Although practical, they lack the entertainment factor - a vital ingredient for success. This is not about devaluing the important role apps play in managing these serious health challenges or reducing them to just entertainment. It's about striking the right balance to make the app both useful and entertaining to use.
We use health apps to gain a better understanding about our physical and mental health and to reach the goals we set ourselves. So once we have decided to embark on this journey to stabilise our chronic conditions, reduce our back pain or become generally healthier, the apps we use must guide and support us. Ideally in a way that is engaging and, dare I say it, fun!

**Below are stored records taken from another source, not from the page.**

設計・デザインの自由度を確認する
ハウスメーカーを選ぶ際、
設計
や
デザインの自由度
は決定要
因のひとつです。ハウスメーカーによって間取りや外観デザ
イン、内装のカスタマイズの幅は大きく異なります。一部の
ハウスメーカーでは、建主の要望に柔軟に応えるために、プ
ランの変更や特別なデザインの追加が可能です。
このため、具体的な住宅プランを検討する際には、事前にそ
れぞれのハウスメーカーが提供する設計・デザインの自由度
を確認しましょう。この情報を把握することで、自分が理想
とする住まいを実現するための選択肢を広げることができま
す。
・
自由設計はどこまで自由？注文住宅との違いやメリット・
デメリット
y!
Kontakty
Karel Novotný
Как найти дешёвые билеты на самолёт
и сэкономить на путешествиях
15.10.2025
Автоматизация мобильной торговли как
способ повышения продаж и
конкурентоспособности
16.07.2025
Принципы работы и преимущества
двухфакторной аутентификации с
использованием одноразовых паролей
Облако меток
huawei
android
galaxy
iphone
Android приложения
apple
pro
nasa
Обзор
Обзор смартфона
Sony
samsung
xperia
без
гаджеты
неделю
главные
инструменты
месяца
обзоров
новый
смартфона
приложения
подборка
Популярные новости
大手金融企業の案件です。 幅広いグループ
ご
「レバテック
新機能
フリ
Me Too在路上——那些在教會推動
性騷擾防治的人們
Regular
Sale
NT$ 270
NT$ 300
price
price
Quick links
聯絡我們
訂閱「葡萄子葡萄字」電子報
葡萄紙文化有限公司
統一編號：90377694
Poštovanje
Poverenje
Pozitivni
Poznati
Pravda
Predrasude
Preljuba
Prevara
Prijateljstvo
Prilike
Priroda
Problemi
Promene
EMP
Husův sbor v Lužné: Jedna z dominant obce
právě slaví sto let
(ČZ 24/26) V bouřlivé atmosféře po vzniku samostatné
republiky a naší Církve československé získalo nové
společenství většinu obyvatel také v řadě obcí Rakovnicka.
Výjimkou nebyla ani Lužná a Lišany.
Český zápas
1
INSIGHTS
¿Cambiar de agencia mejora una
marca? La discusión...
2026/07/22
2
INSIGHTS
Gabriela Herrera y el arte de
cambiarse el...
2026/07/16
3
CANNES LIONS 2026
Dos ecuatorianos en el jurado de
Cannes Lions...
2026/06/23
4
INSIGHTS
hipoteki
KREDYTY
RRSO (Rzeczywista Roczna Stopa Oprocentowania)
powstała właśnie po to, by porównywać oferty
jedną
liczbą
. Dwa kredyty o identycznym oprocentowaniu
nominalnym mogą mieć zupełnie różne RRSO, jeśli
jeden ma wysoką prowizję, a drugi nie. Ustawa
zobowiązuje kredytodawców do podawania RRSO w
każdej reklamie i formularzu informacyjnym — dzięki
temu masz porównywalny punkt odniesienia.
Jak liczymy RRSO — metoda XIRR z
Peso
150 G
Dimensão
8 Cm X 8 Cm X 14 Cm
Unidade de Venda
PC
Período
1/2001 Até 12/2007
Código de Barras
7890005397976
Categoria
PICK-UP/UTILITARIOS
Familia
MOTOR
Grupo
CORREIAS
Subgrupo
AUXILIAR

And this is where digital health apps have much to learn from the gaming industry. They should go much further than leader boards and simple rewards like stars or medals, core elements of so called gamification. It's not that health apps shouldn't use these mechanics, but the emphasis should be on behavioural change and habit forming, not competition.
After all, we all begin our journey from different starting points based on metrics such as weight, height, but also pain location and intensity. And everyone's journey will pan out differently too: some will find it easier, others much harder to achieve the end goal.
Bearing those individual journeys in mind, digital health apps must make sure they don't push content that is irrelevant and can easily overwhelm. Apps must act as content curators to make sure that people receive information relevant to them and at the right time. This keeps the content short, easy to digest and bespoke.
An expecting mum ultimately will not be interested in Week 32 stories when she is only 14 weeks into a pregnancy.
Timely challenges and rewards along the way should be enough to prompt users to check in daily at a time that suits them. When we wait in line at the post office we might take a moment to log a quick update, or check progress, and use our evening downtime to explore an issue in more detail.
The last thing that people want are barriers preventing them from doing what they came for. Or a dead end they cannot come out of. Get this wrong and people will quickly become frustrated, lose interest and abandon the app altogether. And once they're gone, they are likely to be gone forever.
Ill health is no laughing matter. But if apps are serious about helping people to form positive, long-term habits then now is the time to bring some fun and games into health tracking and monitoring.